→ **WHAT YOU NEED TO DO**:
Every entry, from first to last, must be written out exactly.

:: STORED DATA ::

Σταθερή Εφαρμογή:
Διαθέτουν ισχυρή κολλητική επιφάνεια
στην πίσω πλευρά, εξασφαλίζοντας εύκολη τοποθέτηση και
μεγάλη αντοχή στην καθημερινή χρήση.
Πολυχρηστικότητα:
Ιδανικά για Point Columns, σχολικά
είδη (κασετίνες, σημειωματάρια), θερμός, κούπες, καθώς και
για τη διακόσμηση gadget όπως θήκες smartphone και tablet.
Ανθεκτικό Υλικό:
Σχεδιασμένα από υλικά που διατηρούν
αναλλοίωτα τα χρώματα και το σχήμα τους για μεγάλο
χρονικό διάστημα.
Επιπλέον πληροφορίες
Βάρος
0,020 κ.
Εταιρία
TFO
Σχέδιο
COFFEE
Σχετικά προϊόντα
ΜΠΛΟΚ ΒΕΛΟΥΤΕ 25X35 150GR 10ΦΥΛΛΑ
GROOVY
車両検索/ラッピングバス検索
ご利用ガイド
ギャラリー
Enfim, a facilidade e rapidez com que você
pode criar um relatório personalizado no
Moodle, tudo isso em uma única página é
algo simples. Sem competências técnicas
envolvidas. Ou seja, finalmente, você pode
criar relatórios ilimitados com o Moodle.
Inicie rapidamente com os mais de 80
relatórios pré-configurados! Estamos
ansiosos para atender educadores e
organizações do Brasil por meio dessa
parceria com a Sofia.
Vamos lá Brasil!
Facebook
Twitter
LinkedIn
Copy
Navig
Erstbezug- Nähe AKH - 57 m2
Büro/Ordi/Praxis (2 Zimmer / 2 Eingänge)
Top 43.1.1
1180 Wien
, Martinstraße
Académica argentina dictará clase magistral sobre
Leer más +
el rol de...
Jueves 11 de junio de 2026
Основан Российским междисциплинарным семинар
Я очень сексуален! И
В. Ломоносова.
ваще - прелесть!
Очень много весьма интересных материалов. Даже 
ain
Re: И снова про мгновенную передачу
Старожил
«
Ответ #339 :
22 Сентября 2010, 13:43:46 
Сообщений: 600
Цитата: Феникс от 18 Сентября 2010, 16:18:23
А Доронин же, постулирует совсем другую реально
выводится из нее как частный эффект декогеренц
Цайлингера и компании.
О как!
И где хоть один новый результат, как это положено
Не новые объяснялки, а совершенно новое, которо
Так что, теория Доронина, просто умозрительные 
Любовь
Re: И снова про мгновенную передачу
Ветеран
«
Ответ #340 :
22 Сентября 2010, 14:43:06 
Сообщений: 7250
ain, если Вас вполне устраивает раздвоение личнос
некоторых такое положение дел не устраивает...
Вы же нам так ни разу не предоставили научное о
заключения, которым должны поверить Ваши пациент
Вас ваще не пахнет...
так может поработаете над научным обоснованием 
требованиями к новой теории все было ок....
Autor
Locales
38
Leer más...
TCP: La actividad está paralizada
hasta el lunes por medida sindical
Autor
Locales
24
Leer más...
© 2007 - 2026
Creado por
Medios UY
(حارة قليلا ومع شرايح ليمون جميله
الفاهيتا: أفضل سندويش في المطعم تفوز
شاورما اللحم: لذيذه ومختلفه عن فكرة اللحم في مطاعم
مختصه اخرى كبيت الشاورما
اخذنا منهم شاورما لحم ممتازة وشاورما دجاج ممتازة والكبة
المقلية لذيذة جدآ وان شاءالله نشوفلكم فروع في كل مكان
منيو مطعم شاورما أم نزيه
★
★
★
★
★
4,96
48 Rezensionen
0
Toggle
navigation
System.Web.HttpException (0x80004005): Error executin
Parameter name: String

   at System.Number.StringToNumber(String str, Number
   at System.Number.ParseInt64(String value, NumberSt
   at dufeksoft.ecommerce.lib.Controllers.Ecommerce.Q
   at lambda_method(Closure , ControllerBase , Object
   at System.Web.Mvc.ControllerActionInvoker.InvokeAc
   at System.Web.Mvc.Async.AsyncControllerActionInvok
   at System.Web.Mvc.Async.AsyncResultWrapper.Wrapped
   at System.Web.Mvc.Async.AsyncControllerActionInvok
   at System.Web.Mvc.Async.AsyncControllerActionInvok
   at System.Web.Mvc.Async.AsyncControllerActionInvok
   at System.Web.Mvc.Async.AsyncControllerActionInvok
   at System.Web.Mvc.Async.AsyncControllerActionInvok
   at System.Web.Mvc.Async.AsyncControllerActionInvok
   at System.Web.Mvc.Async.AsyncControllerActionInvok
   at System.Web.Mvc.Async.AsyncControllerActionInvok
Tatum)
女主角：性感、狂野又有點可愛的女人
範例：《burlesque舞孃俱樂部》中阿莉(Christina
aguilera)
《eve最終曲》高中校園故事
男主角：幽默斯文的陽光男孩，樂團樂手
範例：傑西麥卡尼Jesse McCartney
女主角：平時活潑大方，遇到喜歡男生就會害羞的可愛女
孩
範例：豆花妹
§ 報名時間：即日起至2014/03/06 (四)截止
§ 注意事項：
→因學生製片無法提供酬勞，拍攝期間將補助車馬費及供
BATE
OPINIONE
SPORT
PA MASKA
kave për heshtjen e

:::

→ **OUTPUT OF THE TASK**:
Σταθερή Εφαρμογή:
Διαθέτουν ισχυρή κολλητική επιφάνεια
στην πίσω πλευρά, εξασφαλίζοντας εύκολη τοποθέτηση και
μεγάλη αντοχή στην καθημερινή χρήση.
Πολυχρηστικότητα:
Ιδανικά για Point Columns, σχολικά
είδη (κασετίνες, σημειωματάρια), θερμός, κούπες, καθώς και
για τη διακόσμηση gadget όπως θήκες smartphone και tablet.
Ανθεκτικό Υλικό:
Σχεδιασμένα από υλικά που διατηρούν
αναλλοίωτα τα χρώματα και το σχήμα τους για μεγάλο
χρονικό διάστημα.
Επιπλέον πληροφορίες
Βάρος
0,020 κ.
Εταιρία
TFO
Σχέδιο
COFFEE
Σχετικά προϊόντα
ΜΠΛΟΚ ΒΕΛΟΥΤΕ 25X35 150GR 10ΦΥΛΛΑ
GROOVY
車両検索/ラッピングバス検索
ご利用ガイド
ギャラリー
Enfim, a facilidade e rapidez com que você
pode criar um relatório personalizado no
Moodle, tudo isso em uma única página é
algo simples. Sem competências técnicas
envolvidas. Ou seja, finalmente, você pode
criar relatórios ilimitados com o Moodle.
Inicie rapidamente com os mais de 80
relatórios pré-configurados! Estamos
ansiosos para atender educadores e
organizações do Brasil por meio dessa
parceria com a Sofia.
Vamos lá Brasil!
Facebook
Twitter
LinkedIn
Copy
Navig
Erstbezug- Nähe AKH - 57 m2
Büro/Ordi/Praxis (2 Zimmer / 2 Eingänge)
Top 43.1.1
1180 Wien
, Martinstraße
Académica argentina dictará clase magistral sobre
Leer más +
el rol de...
Jueves 11 de junio de 2026
Основан Российским междисциплинарным семинар
Я очень сексуален! И
В. Ломоносова.
ваще - прелесть!
Очень много весьма интересных материалов. Даже 
ain
Re: И снова про мгновенную передачу
Старожил
«
Ответ #339 :
22 Сентября 2010, 13:43:46 
Сообщений: 600
Цитата: Феникс от 18 Сентября 2010, 16:18:23
А Доронин же, постулирует совсем другую реально
выводится из нее как частный эффект декогеренц
Цайлингера и компании.
О как!
И где хоть один новый результат, как это положено
Не новые объяснялки, а совершенно новое, которо
Так что, теория Доронина, просто умозрительные 
Любовь
Re: И снова про мгновенную передачу
Ветеран
«
Ответ #340 :
22 Сентября 2010, 14:43:06 
Сообщений: 7250
ain, если Вас вполне устраивает раздвоение личнос
некоторых такое положение дел не устраивает...
Вы же нам так ни разу не предоставили научное о
заключения, которым должны поверить Ваши пациент
Вас ваще не пахнет...
так может поработаете над научным обоснованием 
требованиями к новой теории все было ок....
Autor
Locales
38
Leer más...
TCP: La actividad está paralizada
hasta el lunes por medida sindical
Autor
Locales
24
Leer más...
© 2007 - 2026
Creado por
Medios UY
(حارة قليلا ومع شرايح ليمون جميله
الفاهيتا: أفضل سندويش في المطعم تفوز
شاورما اللحم: لذيذه ومختلفه عن فكرة اللحم في مطاعم
مختصه اخرى كبيت الشاورما
اخذنا منهم شاورما لحم ممتازة وشاورما دجاج ممتازة والكبة
المقلية لذيذة جدآ وان شاءالله نشوفلكم فروع في كل مكان
منيو مطعم شاورما أم نزيه
★
★
★
★
★
4,96
48 Rezensionen
0
Toggle
navigation
System.Web.HttpException (0x80004005): Error executin
Parameter name: String

   at System.Number.StringToNumber(String str, Number
   at System.Number.ParseInt64(String value, NumberSt
   at dufeksoft.ecommerce.lib.Controllers.Ecommerce.Q
   at lambda_method(Closure , ControllerBase , Object
   at System.Web.Mvc.ControllerActionInvoker.InvokeAc
   at System.Web.Mvc.Async.AsyncControllerActionInvok
   at System.Web.Mvc.Async.AsyncResultWrapper.Wrapped
   at System.Web.Mvc.Async.AsyncControllerActionInvok
   at System.Web.Mvc.Async.AsyncControllerActionInvok
   at System.Web.Mvc.Async.AsyncControllerActionInvok
   at System.Web.Mvc.Async.AsyncControllerActionInvok
   at System.Web.Mvc.Async.AsyncControllerActionInvok
   at System.Web.Mvc.Async.AsyncControllerActionInvok
   at System.Web.Mvc.Async.AsyncControllerActionInvok
   at System.Web.Mvc.Async.AsyncControllerActionInvok
Tatum)
女主角：性感、狂野又有點可愛的女人
範例：《burlesque舞孃俱樂部》中阿莉(Christina
aguilera)
《eve最終曲》高中校園故事
男主角：幽默斯文的陽光男孩，樂團樂手
範例：傑西麥卡尼Jesse McCartney
女主角：平時活潑大方，遇到喜歡男生就會害羞的可愛女
孩
範例：豆花妹
§ 報名時間：即日起至2014/03/06 (四)截止
§ 注意事項：
→因學生製片無法提供酬勞，拍攝期間將補助車馬費及供
BATE
OPINIONE
SPORT
PA MASKA
kave për heshtjen e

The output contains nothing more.